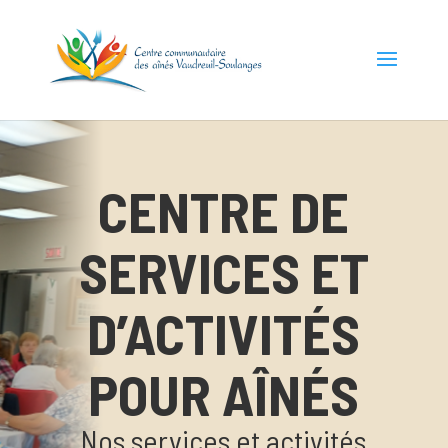
CENTRE DE
SERVICES ET
D’ACTIVITÉS
POUR AÎNÉS
Nos services et activités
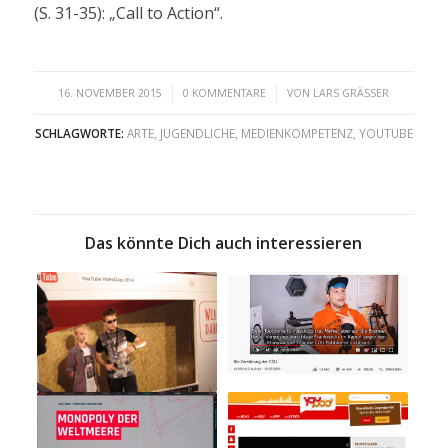
(S. 31-35): „Call to Action“.
/
/
16. NOVEMBER 2015
0 KOMMENTARE
VON
LARS GRÄSSER
SCHLAGWORTE:
ARTE
,
JUGENDLICHE
,
MEDIENKOMPETENZ
,
YOUTUBE
Das könnte Dich auch interessieren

* * * *

What to produce
Reproduce the material word for word, minus the images.

Result of the exercise
CENTRE DE
SERVICES ET
D’ACTIVITÉS
POUR AÎNÉS
Nos services et activités
(S. 31-35): „Call to Action“.
/
/
16. NOVEMBER 2015
0 KOMMENTARE
VON
LARS GRÄSSER
SCHLAGWORTE:
ARTE
,
JUGENDLICHE
,
MEDIENKOMPETENZ
,
YOUTUBE
Das könnte Dich auch interessieren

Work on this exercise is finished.